Lancelot’s gaze turned appraising for a second before shifting to Morgana.
“And Nimue . . . knows about this?” Lancelot asked.
“Of course,” Morgana said. “She was very glad I found her.”
It was strange to have people talk about me but not to me. I found I didn’t care for it.
“Nimue was very welcoming,” I said, which might have been a slight exaggeration. I could still hear her ominous voice in my mind, welcoming me to Avalon.
Lancelot’s strange eyes weighed almost uncomfortably on me, and I looked away again quickly. “It’s all very new to me,” I admitted. “I certainly never thought it was something to be proud of.”
I expected Morgana to jump in again, sharing my history as if it were some kind of exciting adventure story I never agreed to be a part of, but instead she only gave me a small smile, reaching over to take my hand. “Nimue will have a lot to teach you,” she said.
That surprised me. “Nimue’s going to teach me herself?” I asked, thinking about the way she looked at me like I was an equation she couldn’t solve. It was discomforting, and I wasn’t sure I wanted to be around her more than necessary. I certainly couldn’t imagine taking regular lessons with her.
But Morgana only laughed.
“Nimue’s the best oracle on the island,” she said, as if that explained everything.
I suppose it did explain some things. But it mostly invited more questions.
“But she’s the Lady of the Lake,” I pointed out. “Surely she has better things to do than teach me.”
Gwen shook her head. “An oracle from Albion? I can’t imagine a pupil she’d be more interested in.”
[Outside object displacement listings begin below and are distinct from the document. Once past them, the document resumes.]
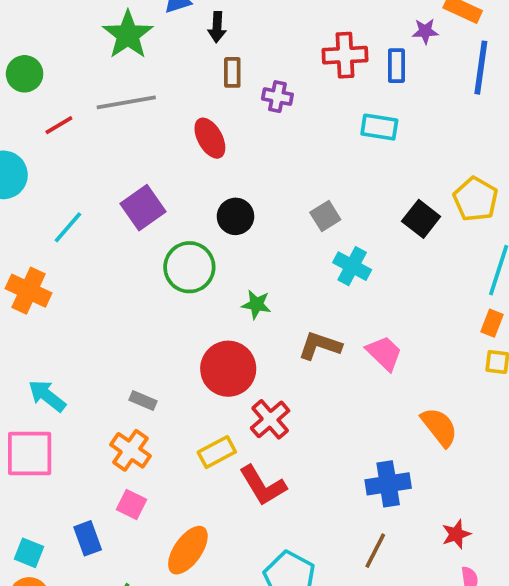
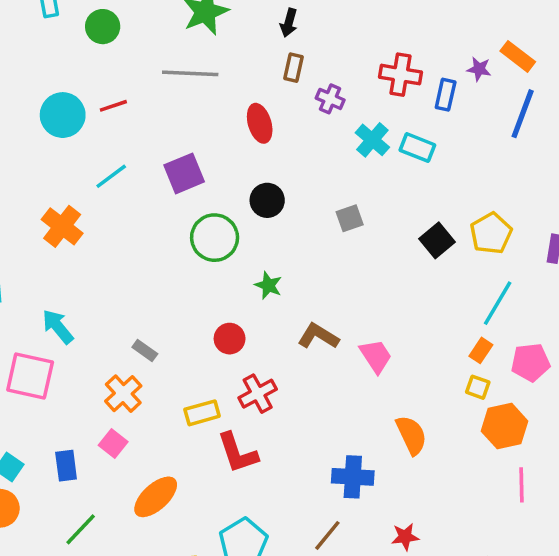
red line: (59, 125) -> (113, 106), moved
cyan cross: (352, 266) -> (372, 140), moved
red circle: (228, 369) -> (230, 339), size x0.6

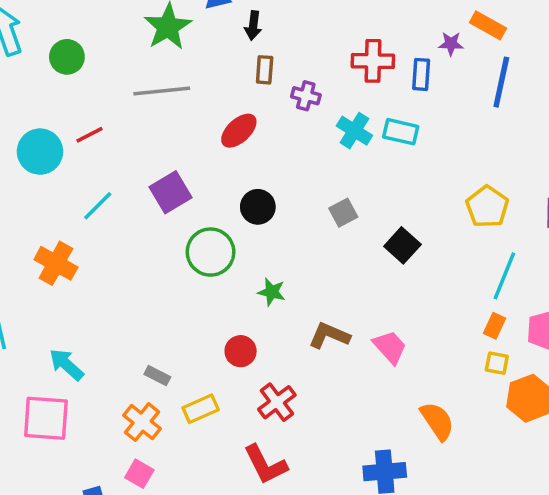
red ellipse: (260, 123) -> (239, 131), turned 72
black square: (437, 240) -> (402, 245), moved
yellow rectangle: (202, 413) -> (201, 409), moved

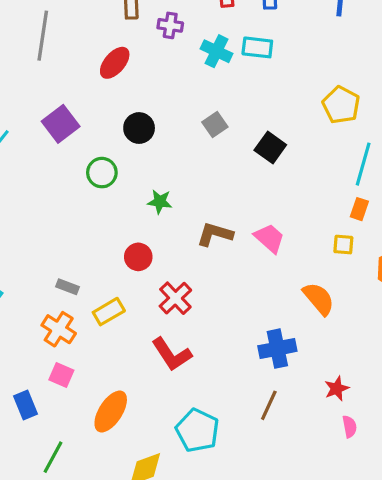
gray line: (162, 91) -> (43, 36), turned -69
green circle: (211, 252) -> (102, 173), size x0.7
yellow square: (497, 363) -> (343, 245), moved

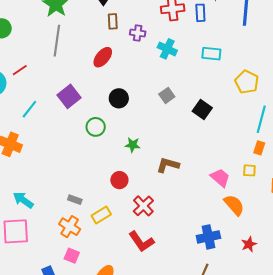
cyan rectangle: (257, 47) -> (211, 54), moved
pink trapezoid: (269, 238) -> (220, 178), moved
red star: (337, 389) -> (249, 244), moved

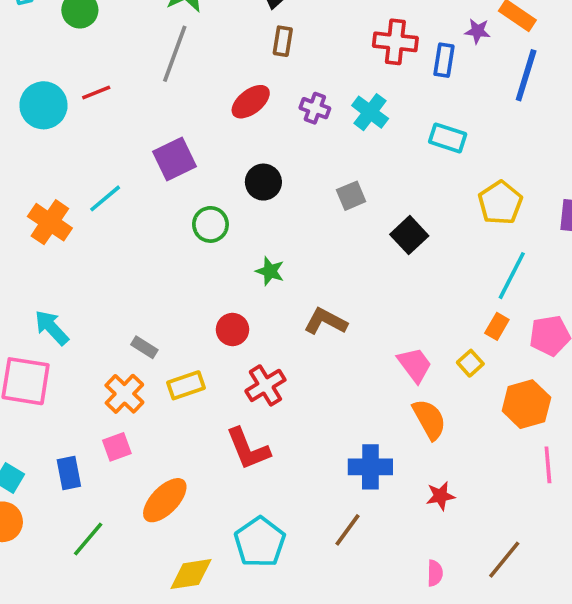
purple cross: (138, 33) -> (315, 108), moved
cyan line: (29, 109) -> (105, 198), moved
yellow square: (249, 170) -> (470, 363), turned 32
pink square: (72, 256) -> (117, 447), turned 35

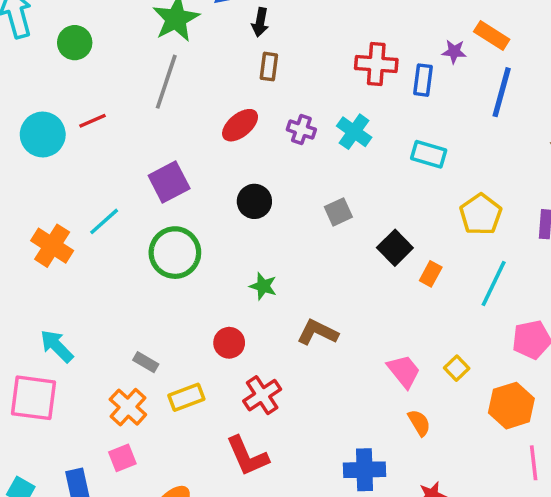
green circle: (210, 224) -> (175, 253), moved, size x1.5
orange rectangle: (497, 326) -> (431, 274), moved
orange semicircle: (429, 419) -> (419, 423), size x0.7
Gwen immediately went back to her breakfast, so I don’t think she saw the fear that came over me. Lancelot did, though, his eyes thoughtful as they met mine. I expected him to say
something, but instead he held my gaze for a second longer before tearing his eyes away.
* * *
AS BREAKFAST WOUND down and Morgana and Gwen started to head off to their lessons, Morgana suggested that Lancelot give me a tour of the island.
Before I could respond, Lancelot did.
“I can’t,” he said, clipped and curt.
Gwen snorted. “What else do you have to do?” she asked before spotting something in Lancelot’s face. “Oh, meeting up with . . . what’s her name again?”
Lancelot cleared his throat, a flush working its way across his cheeks. He gave a name then that has long faded from my memory, replaced by countless names that followed it, blending together until one was no longer decipherable from the rest.
Morgana rolled her eyes. “Well, you can meet up with her some other time,” she said. “You can’t leave Elaine alone in a strange place where she doesn’t know anyone.”
“It’s fine,” I said. “Really, I probably need a nap after everything last night. And by the time I wake up, your lessons will be over anyway.”
Morgana didn’t budge, though. “Lancelot,” she said, her voice a warning.
He held her gaze, and for a moment they were locked in a silent conversation before Lancelot finally looked away with a loud sigh. “Alright,” he said, turning to me. “A tour it is.”
Morgana kissed him on the cheek as she got up from the table, surprising Lancelot. “Arthur should take note. That is some chivalrous, princely behavior right there.”
“Now you’re just trying to cause a fuss,” Lancelot grunted, glancing farther down the table, where a group of fay girls with candy floss hair and stardust skin watched on and whispered behind their hands. “Where is Arthur, anyway?”
“Early-morning lessons at the library,” Gwen said, getting up as well. “I’m about to join him.”
After they departed, I looked back at Lancelot.